Figure 8. Version I: “Baseball-like” hat configuration.

The HAT-Move eye tracking system was developed in two configurations: the “baseball” hat (see Figure 8) and the head band (see Figure 3). They are technically and functionally equivalent, although the former can be considered aesthetically more pleasant. It is comprised of a wireless camera that is light and small, with an Audio/Video (A/V) transmitter of up to 30m of distance. The camera has a resolution of 628 x 586 pixels with F2:0, D45° optic, and 25 frames per second.

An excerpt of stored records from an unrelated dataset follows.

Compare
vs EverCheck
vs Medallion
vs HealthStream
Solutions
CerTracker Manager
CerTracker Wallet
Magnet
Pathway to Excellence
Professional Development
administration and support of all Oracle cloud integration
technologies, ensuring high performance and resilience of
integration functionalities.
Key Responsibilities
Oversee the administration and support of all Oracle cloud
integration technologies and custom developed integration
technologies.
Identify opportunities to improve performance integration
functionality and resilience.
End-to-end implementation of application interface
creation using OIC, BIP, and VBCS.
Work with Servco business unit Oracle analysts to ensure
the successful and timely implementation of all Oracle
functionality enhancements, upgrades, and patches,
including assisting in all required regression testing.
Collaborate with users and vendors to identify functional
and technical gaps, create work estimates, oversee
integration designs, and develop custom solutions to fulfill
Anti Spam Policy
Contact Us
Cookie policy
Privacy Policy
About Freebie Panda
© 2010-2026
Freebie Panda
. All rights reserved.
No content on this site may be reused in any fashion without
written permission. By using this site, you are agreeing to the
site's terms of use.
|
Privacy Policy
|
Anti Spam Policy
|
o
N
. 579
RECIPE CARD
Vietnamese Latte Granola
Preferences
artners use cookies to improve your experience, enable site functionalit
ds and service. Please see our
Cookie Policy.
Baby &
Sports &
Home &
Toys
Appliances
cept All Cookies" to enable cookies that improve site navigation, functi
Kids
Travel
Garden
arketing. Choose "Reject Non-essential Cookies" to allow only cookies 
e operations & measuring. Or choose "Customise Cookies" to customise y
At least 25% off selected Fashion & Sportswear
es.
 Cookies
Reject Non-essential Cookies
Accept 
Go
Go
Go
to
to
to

In addition, the InfraRed filter, which is actually present in each camera, was removed and a wide-angle-lens was added allowing to enlarge the view angle and acquire natural infrared components increasing both the image resolution and the contrast between pupil and iris. This system is able to simultaneously record the visual scene in front of the subject and eye position. This is achieved through a mirror (5x0.6cm) placed in front of the user’s head (see Figure 9).

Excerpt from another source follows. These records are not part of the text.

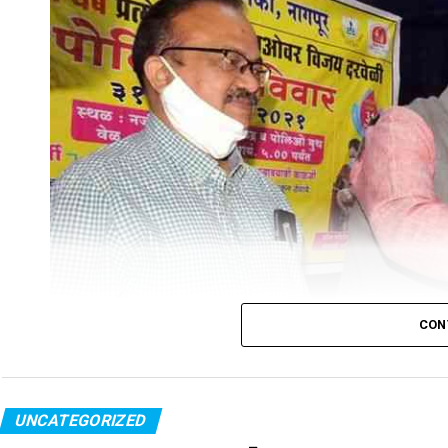
CON
UNCATEGORIZED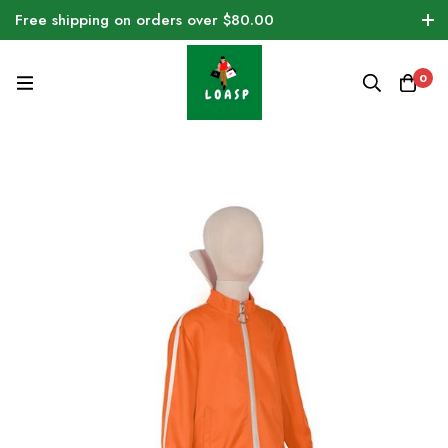
Free shipping on orders over $80.00
0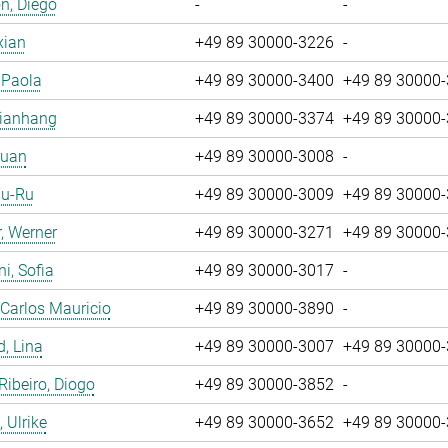
n, Diego
-
-
xian
+49 89 30000-3226
-
, Paola
+49 89 30000-3400
+49 89 30000
Jianhang
+49 89 30000-3374
+49 89 30000
Yuan
+49 89 30000-3008
-
Yu-Ru
+49 89 30000-3009
+49 89 30000
, Werner
+49 89 30000-3271
+49 89 30000
i, Sofia
+49 89 30000-3017
-
 Carlos Mauricio
+49 89 30000-3890
-
, Lina
+49 89 30000-3007
+49 89 30000
 Ribeiro, Diogo
+49 89 30000-3852
-
 Ulrike
+49 89 30000-3652
+49 89 30000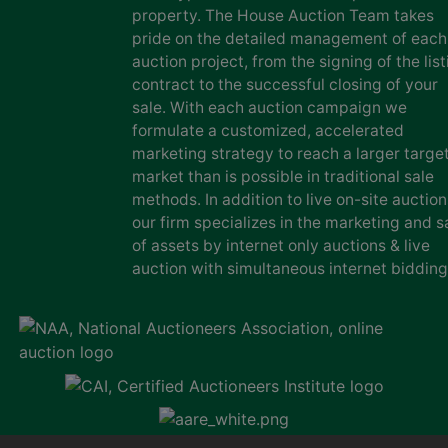
property. The House Auction Team takes
pride on the detailed management of each
auction project, from the signing of the list
contract to the successful closing of your
sale. With each auction campaign we
formulate a customized, accelerated
marketing strategy to reach a larger targe
market than is possible in traditional sale
methods. In addition to live on-site auction
our firm specializes in the marketing and s
of assets by internet only auctions & live
auction with simultaneous internet bidding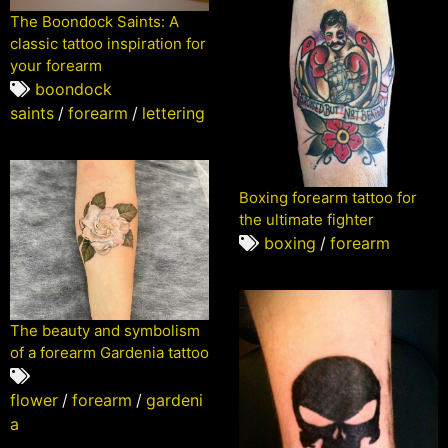
The Boondock Saints: A
classic tattoo inspiration for
your forearm
boondock
saints
/
forearm
/
lettering
Boxing forearm tattoo for
the ultimate fighter
boxing
/
forearm
The beauty and symbolism
of a forearm Gardenia tattoo
flower
/
forearm
/
gardeni
a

Figure 9. Version II: “Head band” configuration.

Figure 10. Results of the pupil tracking and ellipse fitting algorithm.

The pupil tracking algorithm is comprised of several blocks in which the acquired eye image is first binarized in order to separate the pupil from the background by using a threshold in the image histogram; then a geometrical method was used to reconstruct pupil contours and to remove outliers belonging to the background. Following the geometrical detection of the points belonging to the pupil, an ellipse fitting algorithm is implemented for pupil contour reconstruction and for detecting the center of the eye (see Figure 10).

We also developed a multi-frequency, sensorized glove able to acquire the ElectroDermal Activity (EDA).

Figure 11. Sensorized glove for EDA acquisition

In this glove, integrated textile electrodes were placed at the distal phalanges of the index and middle fingers (see Figure 11). Textile electrodes, provided by Smartex s.r.l.(Pisa, Italy), are made up of 80% polyester yarn knitted with 20% steel wire, with a dimension of 1 × 2 cm. In one of our previous studies, we performed a comparison of textile sensors with Ag/AgCl electrodes demonstrating comparable performance. 

In order to acquire ElectroEncephaloGrafic (EEG) signals, we use commercial wearable and portable systems.